Albert Marombe takes a grimy, tattered US$1 note and delicately, expertly glues it back into one piece, holding it up for inspection.
“I don’t care how torn it is. All I want to see is the serial number being visible on both sides,” he said.
He’ll sell that shabby US$1 note for 80 cents, and it will get back into circulation.
Many shops will reject it, but market traders will take it, although at a reduced value.
Shredded by rats
Worn out or shredded by rats, US$1 notes are king in Zimbabwe, beset by a continuing economic crisis.
One dollar bills are used by many people to buy their daily bread and other small purchases.

Crisp new notes are not coming into Zimbabwe, so enterprising traders are repairing old ones for desperate customers.
Formal businesses reject such notes, forcing people to sell them to traders like Marombe for a fraction of their original value.
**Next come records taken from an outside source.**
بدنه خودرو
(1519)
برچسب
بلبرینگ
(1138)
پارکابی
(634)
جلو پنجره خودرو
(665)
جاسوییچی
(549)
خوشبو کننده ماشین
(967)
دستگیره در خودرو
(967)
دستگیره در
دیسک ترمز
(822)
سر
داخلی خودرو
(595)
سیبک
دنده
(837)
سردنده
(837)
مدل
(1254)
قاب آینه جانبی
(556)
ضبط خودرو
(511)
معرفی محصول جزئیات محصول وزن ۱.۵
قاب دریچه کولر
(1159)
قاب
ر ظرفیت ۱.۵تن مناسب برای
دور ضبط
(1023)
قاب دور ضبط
Informal street markets will usually – with some negotiation – accept the glue-patched notes that Marombe sells for transactions.
Informal economy
Zimbabwe’s booming informal economy employs about two-thirds of the population, according to the International Monetary Fund, so there are lots of such dirty dollars in circulation.
The US dollar has dominated transactions in Zimbabwe since the country’s hyperinflation soared to more than five billion per cent and forced the government to abandon the local currency in 2009.
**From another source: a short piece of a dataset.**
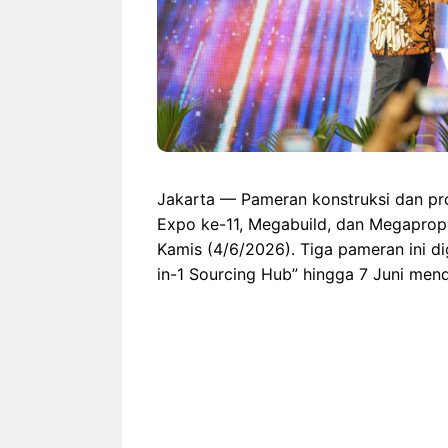
Jakarta — Pameran konstruksi dan pro
Expo ke-11, Megabuild, dan Megaprope
Kamis (4/6/2026). Tiga pameran ini d
in-1 Sourcing Hub” hingga 7 Juni men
Last year the government re-introduced a Zimbabwe currency and banned foreign currencies for local transactions.
Few took heed though and the black market thrived, while the local currency quickly devalued.

In March this year, the government relented and unbanned the dollar.
A nightmare
Now shortages of small denominations of the dollar are a nightmare.
The once-prosperous southern African country’s economy is so weak from de-industrialisation, low investment, low exports and high debt that it does not generate an adequate inflow of fresh greenbacks needed for its largely dollarised local economy, Harare-based economist John Robertson said.
“If people do have a small denomination in US dollars they don’t want to put those in the bank. They want to keep it to themselves,” said Robertson, explaining that banks generally do not pay account holders in cash.
Larger denominations are too big for many purchases.
Traders such as Marombe fill the gap by patching up torn dollar bills of many denominations, but the US$1 note is their main business.